# Newly diagnosed here too - Blood sugar 16 is that really high?



## Eviepeevie

Hi I'm new here too. I've just been diagnosed with Type 2 diabetes by my GP (rubbish experience...). The diabetes nurse told me my blood sugar was 16 and that it is really high but she didn't really specify how 'bad' it is if you know what i mean. the other blood test (the one that shows 3 month average) was 11.5 which is also really high apparently. The GP did not prescribe me anything but the nurse said she should have done and got me a Metformin prescription which I am collecting tomorrow. 

She's told me to low carb but from things I've read I'm thinking of going really low carb. I hadn't really realised how rubbish I was feeling until I started listing the symptoms i've had - thirst, leg cramps, blurred vision, headaches, fatigue etc. 

Is 16 a really high blood sugar? I'm worried that the doctor is doing enough...


----------



## trophywench

Hiya!

Many people start off in the teens and 20s and there again, some of em are lower or higher, so don't worry about that unduly, but bearing in mind your average non-D person is between 4 and 7 mostly, there is certainly work to be done!  The blood test thingy (as opposed to the fingerprick tests) are liked to be max 6.5 for a T2.  But usually that test produces a lower figure than your fingerpricks anyway.

How do you know your body NEEDS you to cut it all out at once?  Isn't it better to be a tortoise than a hare?  

So - what do you eat now and what  do you plan to eat in future?  remember this is a marathon, not a sprint.

This is like walking up a steep hill.  If you try and race up, you'll fail halfway up.  But if you take it steady and use smaller steps than walking on the flat, you'll get there quicker AND in a fit state to enjoy the view from the summit.


----------



## Northerner

Hi Eviepeevie, welcome to the forum  Sorry to hear about your diagnosis, and that it wasn't handled well. But don't panic! This is a marathon not a sprint, so I would suggest not going overboard immediately and completely revamping your diet. Take a little time to understand diabetes, and what it may mean for you personally so you can take a more measured and sustainable approach to getting things under control. Your nurses's suggestion of low-carb is a good one, but as Trophywench says there is no need to immediately cut things to the bone.

A good place to start is by reading Jennifer's Advice and Maggie Davey's letter which will gove you a good insight into what to expect. Also, get a copy of Type 2 Diabetes: The First Year by Gretchen Becker - highly recommended by many of our members.
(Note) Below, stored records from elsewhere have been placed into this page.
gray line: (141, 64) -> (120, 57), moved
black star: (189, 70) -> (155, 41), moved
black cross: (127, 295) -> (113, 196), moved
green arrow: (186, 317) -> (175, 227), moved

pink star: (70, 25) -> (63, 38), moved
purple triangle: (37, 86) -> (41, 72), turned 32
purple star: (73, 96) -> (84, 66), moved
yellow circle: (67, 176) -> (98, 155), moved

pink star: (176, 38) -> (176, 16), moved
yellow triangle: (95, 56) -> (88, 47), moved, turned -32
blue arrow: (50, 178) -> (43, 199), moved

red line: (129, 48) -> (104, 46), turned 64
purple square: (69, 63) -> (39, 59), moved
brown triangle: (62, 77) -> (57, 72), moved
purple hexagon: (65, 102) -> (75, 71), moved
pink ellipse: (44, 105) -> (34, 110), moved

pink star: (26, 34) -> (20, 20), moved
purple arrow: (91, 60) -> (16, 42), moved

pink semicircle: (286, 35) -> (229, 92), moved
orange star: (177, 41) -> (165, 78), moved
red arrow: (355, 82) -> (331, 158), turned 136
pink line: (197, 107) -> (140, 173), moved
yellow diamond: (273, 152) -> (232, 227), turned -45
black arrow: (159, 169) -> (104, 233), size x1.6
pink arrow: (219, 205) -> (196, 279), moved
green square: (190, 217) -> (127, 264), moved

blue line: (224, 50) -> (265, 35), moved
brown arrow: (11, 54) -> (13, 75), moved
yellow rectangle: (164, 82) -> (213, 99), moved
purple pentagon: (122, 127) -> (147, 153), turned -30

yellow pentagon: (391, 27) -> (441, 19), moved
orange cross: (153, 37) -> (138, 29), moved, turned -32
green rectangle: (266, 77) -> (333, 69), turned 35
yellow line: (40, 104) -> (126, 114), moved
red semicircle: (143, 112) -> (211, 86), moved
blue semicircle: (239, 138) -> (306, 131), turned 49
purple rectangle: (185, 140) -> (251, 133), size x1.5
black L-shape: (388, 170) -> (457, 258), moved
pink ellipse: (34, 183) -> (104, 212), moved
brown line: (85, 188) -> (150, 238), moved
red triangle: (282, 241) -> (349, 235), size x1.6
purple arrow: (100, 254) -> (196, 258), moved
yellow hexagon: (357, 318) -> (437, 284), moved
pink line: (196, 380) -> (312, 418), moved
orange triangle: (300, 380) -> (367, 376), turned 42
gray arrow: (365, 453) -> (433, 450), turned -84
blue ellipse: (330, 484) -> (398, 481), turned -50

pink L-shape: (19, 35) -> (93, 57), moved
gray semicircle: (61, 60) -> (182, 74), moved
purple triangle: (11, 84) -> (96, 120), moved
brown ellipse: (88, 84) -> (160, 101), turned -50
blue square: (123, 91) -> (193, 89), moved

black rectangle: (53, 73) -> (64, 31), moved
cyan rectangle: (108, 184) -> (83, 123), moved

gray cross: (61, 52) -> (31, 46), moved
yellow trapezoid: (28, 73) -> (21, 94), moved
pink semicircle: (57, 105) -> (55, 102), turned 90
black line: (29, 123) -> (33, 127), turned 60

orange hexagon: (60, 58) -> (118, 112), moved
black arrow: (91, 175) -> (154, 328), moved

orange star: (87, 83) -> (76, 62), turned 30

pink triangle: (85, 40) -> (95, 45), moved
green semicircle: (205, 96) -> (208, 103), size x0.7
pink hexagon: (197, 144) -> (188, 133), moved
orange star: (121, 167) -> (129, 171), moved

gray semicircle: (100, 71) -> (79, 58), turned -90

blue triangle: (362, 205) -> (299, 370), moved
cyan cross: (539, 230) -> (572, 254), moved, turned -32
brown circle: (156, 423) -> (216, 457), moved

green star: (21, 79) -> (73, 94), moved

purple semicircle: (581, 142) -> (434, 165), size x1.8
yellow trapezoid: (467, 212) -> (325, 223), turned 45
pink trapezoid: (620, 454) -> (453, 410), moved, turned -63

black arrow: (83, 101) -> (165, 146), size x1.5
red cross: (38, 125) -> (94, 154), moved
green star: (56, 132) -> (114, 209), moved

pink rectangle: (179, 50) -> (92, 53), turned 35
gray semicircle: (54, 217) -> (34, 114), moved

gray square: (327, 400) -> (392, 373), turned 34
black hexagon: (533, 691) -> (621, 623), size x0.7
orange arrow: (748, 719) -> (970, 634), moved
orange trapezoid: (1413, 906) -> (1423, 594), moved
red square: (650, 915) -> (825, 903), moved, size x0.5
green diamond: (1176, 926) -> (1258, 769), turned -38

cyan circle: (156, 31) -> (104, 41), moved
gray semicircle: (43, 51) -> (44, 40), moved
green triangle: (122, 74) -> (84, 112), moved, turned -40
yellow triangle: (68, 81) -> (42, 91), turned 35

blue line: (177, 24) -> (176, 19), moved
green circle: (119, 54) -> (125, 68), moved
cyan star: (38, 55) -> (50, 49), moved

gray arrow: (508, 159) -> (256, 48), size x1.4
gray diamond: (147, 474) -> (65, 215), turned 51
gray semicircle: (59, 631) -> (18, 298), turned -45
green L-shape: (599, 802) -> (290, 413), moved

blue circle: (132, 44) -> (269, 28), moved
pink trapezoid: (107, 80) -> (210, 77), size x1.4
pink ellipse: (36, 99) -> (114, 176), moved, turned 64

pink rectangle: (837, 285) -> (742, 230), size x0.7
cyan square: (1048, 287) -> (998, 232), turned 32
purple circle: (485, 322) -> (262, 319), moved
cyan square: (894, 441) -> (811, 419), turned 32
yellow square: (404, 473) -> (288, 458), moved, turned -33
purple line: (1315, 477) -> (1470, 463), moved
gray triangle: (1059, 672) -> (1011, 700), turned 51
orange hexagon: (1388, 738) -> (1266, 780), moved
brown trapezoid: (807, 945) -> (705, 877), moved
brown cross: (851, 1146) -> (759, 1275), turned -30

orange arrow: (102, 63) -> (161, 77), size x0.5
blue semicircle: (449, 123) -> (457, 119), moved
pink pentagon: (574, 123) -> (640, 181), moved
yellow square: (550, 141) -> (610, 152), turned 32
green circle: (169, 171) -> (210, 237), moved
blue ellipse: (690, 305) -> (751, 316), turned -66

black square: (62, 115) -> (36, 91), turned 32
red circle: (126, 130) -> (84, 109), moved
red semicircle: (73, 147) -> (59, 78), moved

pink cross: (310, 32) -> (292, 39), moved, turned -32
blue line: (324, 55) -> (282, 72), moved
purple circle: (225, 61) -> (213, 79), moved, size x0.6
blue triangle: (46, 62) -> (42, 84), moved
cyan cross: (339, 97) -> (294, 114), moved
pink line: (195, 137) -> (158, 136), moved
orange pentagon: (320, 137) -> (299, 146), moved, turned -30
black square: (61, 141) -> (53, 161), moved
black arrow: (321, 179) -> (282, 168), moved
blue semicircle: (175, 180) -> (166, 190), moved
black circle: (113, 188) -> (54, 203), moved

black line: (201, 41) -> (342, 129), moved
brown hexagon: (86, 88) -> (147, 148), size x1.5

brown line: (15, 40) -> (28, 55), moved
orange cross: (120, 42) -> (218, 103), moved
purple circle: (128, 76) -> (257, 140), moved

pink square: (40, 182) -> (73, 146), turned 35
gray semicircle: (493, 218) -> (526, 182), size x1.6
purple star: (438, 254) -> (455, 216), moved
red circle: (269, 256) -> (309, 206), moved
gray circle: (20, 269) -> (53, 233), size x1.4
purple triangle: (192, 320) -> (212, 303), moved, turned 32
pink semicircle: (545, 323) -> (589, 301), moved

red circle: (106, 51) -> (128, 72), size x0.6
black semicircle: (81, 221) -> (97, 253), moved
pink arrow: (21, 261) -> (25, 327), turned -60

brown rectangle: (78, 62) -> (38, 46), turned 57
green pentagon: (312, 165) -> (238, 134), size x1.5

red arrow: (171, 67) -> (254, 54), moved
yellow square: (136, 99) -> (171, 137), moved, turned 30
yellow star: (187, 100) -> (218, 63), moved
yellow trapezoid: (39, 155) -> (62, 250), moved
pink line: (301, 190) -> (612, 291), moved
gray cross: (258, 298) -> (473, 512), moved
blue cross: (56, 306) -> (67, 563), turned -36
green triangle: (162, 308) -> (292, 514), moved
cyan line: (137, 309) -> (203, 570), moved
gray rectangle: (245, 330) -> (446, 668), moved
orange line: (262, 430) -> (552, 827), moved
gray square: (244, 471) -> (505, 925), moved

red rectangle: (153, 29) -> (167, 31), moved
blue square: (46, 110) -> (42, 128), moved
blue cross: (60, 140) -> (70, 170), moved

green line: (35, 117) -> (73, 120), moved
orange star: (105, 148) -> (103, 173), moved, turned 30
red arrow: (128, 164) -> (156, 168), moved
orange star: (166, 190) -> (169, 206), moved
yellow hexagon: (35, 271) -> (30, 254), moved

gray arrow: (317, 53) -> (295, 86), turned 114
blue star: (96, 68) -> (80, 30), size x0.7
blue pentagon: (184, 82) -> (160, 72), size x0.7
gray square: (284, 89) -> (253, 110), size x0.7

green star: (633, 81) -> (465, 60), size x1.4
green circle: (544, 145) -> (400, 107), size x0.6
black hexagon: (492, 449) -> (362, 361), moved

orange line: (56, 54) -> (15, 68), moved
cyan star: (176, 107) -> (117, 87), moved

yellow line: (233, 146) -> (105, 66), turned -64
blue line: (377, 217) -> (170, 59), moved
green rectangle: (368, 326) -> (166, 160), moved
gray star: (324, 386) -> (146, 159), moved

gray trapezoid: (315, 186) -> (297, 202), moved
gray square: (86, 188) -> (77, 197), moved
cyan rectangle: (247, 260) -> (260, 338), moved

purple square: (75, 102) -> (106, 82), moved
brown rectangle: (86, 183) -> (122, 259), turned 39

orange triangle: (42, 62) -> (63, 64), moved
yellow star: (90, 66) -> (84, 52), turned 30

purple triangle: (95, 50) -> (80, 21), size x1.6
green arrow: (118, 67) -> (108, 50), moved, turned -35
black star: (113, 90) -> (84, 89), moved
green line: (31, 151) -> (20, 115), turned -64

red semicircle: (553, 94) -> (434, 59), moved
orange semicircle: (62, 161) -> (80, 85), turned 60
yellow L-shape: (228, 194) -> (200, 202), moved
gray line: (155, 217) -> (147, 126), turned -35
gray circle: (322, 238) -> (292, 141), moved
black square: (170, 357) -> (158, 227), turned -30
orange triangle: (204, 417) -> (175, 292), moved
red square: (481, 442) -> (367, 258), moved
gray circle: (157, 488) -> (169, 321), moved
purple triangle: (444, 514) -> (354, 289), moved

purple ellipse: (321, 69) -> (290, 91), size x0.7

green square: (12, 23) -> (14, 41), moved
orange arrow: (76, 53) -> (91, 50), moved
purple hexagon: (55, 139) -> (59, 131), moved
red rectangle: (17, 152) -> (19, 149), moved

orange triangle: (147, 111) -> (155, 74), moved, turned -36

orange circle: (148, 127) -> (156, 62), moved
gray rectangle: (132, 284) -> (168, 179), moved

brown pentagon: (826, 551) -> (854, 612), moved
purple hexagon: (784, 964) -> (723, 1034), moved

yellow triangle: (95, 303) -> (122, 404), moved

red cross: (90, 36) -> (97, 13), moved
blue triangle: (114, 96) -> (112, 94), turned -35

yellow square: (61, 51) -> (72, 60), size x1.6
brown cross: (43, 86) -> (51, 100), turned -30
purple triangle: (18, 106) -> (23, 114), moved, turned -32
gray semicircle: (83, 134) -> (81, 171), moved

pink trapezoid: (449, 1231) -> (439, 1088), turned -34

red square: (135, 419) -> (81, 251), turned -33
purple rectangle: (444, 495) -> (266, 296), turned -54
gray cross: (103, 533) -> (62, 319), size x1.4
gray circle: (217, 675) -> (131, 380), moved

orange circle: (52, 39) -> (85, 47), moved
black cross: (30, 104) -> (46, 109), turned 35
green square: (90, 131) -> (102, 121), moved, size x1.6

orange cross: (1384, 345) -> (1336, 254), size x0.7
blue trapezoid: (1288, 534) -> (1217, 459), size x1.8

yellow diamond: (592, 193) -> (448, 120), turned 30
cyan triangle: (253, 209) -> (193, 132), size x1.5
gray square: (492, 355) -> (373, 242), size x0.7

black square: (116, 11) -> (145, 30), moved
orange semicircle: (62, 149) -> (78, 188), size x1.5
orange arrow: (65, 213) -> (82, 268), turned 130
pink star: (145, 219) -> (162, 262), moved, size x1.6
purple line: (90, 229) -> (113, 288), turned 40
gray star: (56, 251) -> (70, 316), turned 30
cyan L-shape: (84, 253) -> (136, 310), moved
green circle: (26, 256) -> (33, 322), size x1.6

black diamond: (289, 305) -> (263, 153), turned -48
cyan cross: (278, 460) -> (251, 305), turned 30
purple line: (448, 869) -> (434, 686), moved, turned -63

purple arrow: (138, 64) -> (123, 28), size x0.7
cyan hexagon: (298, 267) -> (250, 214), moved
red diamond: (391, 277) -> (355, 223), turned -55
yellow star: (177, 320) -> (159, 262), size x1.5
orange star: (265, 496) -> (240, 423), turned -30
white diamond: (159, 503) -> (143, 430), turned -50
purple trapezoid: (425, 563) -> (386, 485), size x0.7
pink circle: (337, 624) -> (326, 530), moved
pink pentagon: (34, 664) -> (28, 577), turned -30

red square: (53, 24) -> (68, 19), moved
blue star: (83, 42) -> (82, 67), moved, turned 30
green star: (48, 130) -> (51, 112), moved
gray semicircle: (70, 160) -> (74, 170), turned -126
The more you know about what you are facing, the better you will feel, because fear of the unknown is one of the major worries people who are newly-diagnosed face. In terms of diet, I would suggest looking at a low GI or GL diet (Glycaemic Index/Glycaemic Load), which is a way of selecting foods that will release energy slowly and steadily and minimise impact on your blood sugar levels. The GL Diet for Dummies is a good introduction.

Your tests of 16 and 11.5 are on the high side, but that is often the case when people are diagnosed and now you have been diagnosed and can start tackling things, those numbers will improve greatly (as a comparison, mine were 37 and 11.8  but now I am fine). And it's not all bad news (believe it or not!) - many people find that the modifications they make to their diet and activity levels lead to them feeling fitter and healthier than they have for some time - paradoxically, it can be the spur to much-improved well-being 

Were you given a blood testing kit? If not, do ask for one, as this is the best way of finding out how different meals affect you personally. People can have very different tolerances for the same things e.g. bread, pasta, so it is important to determine your own individual tolerances. Read Test,Review, Adjust by Alan S  for an understanding of how this helps.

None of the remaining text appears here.